In silico validation tool¶
Aim¶
This module aims at predicting in silico if specific taxa are:
amplified by a set of PCR primers used for amplicon-based metagenomics
accurately classified taxonomically based on the generated amplicon
Working principle¶
Based on a user-defined list of NCBI tax IDs, assemblies or taxon queries, genome assemblies are downloaded from the NCBI database with Assembly Finder. Then, PCR primer sequences provided by the user are used to run an in silico PCR with in_silico_pcr (or alternatively, with simulate_PCR). The generated in silico amplicons are treated by the main pipeline as they would if they were the results of sequencing reads (primer trimming, amplicon clustering into representative sequences, taxonomic classification).
Finally, for each of the downloaded assembly, this module provides a table with a description of the amplicons predicted to be amplified with the PCR primers (number of sequence variants, number of copies) as well as the expected and obtained taxonomic assignment.
Inputs¶
To execute the pipeline, one needs:
An input file containing the accession names or the Tax IDs of interest. This is a one-column text file without headers. The identifiers should match NCBI taxonomy. One can skip this text file and use a query term instead, see usage cases below.

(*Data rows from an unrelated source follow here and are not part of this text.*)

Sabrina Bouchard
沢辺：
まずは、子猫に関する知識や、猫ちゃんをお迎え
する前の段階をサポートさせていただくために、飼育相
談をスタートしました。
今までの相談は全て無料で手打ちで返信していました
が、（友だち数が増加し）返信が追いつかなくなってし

A taxonomic database preprocessed with our dedicated pipeline
Input file example:
With accession names:
GCA_000008005.1
GCA_000010425.1
GCA_000016965.1
GCA_020546685.1
GCA_000172575.2
GCA_000005845.2
GCA_000014425.1
GCA_003324715.1
GCA_000007645.1
GCA_000007465.2
GCA_013372085.1
GCA_031191545.1
GCA_000012825.1
GCA_000307795.1
GCA_000008805.1
GCA_000010505.1
GCA_000231215.1
GCA_000017205.1
GCA_000013425.1
GCA_000007265.1
With NCBI tax IDs:
1069201
182096
41058
1220207
1287682
746128
5059
5062
Execution¶
The module is executed with zamp insilico. You can see all required and optional arguments with:
zamp insilico -h
Example usage cases:
Using bacteria assembly accession names (note the –accession argument when using accession names instead of tax IDs):
zamp insilico -i zamp/data/bacteria-accs.txt -db greengenes2 --accession --fw-primer CCTACGGGNGGCWGCAG --rv-primer GACTACHVGGGTATCTAATCC
Using fungi tax IDs (requires additional ITS amplicon-specific parameters to adjust the amplicon size)
zamp insilico -i zamp/data/fungi-taxa.txt \ -db unite_db_v10 \ --fw-primer CYHRGYYATTTAGAGGWMSTAA --rv-primer RCKDYSTTCWTCRWYGHTGB \ --minlen 50 --maxlen 900
Using a query term. In this example, 100 assemblies will be downloaded per taxon (
nb 100) including non-reference assemblies (not-only-ref):zamp insilico -i "lactobacillus" \ -db ezbiocloud \ --fw-primer CCTACGGGNGGCWGCAG --rv-primer GACTACHVGGGTATCTAATCC \ --replace-empty -nb 100 --not-only-ref
Output¶
The pipeline gathers information on available assemblies for the requested taxIDs in the assembly_finder folder.
The output of the in-silico amplification is in Insilico folder, and contains the following subfolders:
PCR: contains the output of in-silico PCR amplification
2_denoised: output of clustering and denoising into representative sequences, and count tables
3_classified: output of taxonomic classification and tables comparing expected and obtained taxonomic assignations (InSilico_compare_tax.tsv and InSilico_compare_tax_long.tsv.)